Could you write out, word for word, each line from the one containing "Here is an image. Segment: left" to the last line of the data below, both included and nothing more?

+---+

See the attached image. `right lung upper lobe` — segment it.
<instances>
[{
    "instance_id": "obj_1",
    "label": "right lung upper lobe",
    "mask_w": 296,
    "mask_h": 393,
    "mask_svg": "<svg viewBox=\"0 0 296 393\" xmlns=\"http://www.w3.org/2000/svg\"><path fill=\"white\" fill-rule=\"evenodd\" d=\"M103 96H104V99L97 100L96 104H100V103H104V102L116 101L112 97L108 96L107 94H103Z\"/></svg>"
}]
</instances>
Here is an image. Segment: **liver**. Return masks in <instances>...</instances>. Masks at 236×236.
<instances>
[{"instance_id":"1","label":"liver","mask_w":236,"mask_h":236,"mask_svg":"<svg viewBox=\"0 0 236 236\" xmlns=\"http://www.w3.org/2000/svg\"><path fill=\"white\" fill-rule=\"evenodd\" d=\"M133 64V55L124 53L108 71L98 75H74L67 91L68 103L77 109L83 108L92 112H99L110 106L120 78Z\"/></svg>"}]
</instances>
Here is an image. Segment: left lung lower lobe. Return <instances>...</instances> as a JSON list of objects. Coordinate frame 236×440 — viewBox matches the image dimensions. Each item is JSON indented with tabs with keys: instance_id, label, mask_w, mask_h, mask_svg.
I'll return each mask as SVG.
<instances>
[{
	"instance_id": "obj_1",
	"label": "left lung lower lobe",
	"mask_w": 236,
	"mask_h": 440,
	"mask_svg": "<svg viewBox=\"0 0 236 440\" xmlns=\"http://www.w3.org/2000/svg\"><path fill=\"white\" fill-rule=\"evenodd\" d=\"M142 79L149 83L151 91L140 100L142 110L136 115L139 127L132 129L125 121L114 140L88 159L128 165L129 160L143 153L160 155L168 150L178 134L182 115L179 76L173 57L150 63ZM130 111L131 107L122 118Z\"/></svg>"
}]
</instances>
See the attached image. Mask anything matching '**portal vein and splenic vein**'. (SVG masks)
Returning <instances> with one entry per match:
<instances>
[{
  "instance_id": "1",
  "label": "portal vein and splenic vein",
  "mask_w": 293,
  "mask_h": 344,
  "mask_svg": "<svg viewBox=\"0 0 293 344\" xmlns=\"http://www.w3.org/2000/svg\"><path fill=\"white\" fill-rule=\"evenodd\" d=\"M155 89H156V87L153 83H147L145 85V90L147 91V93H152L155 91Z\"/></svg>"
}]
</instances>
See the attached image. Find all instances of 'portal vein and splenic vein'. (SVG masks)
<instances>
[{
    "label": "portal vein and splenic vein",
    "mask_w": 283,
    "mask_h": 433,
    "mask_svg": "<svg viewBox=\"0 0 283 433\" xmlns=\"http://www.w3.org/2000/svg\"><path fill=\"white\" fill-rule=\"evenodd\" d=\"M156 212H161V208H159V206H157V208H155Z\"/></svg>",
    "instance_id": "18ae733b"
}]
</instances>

+---+

## REPLY:
Here is an image. Segment: left lung lower lobe. Return <instances>...</instances> as a JSON list of objects. Coordinate frame 236×440 — viewBox matches the image dimensions. Each item is JSON indented with tabs with keys: instance_id, label, mask_w, mask_h, mask_svg.
I'll return each mask as SVG.
<instances>
[{
	"instance_id": "obj_1",
	"label": "left lung lower lobe",
	"mask_w": 236,
	"mask_h": 440,
	"mask_svg": "<svg viewBox=\"0 0 236 440\" xmlns=\"http://www.w3.org/2000/svg\"><path fill=\"white\" fill-rule=\"evenodd\" d=\"M142 79L149 83L151 91L140 100L142 110L136 115L139 127L132 129L125 121L114 140L88 159L128 165L129 160L143 153L160 155L168 150L178 134L182 115L179 76L173 57L150 63ZM130 111L131 107L122 118Z\"/></svg>"
}]
</instances>
See the attached image. Mask anything matching '**portal vein and splenic vein**'. (SVG masks)
Returning <instances> with one entry per match:
<instances>
[{
  "instance_id": "1",
  "label": "portal vein and splenic vein",
  "mask_w": 293,
  "mask_h": 344,
  "mask_svg": "<svg viewBox=\"0 0 293 344\" xmlns=\"http://www.w3.org/2000/svg\"><path fill=\"white\" fill-rule=\"evenodd\" d=\"M155 89H156V87L153 83H147L145 85V90L147 91V93H152L155 91Z\"/></svg>"
}]
</instances>
See the attached image. Find all instances of 'portal vein and splenic vein'. (SVG masks)
<instances>
[{
    "label": "portal vein and splenic vein",
    "mask_w": 283,
    "mask_h": 433,
    "mask_svg": "<svg viewBox=\"0 0 283 433\" xmlns=\"http://www.w3.org/2000/svg\"><path fill=\"white\" fill-rule=\"evenodd\" d=\"M156 212H161V208H159V206H157V208H155Z\"/></svg>",
    "instance_id": "18ae733b"
}]
</instances>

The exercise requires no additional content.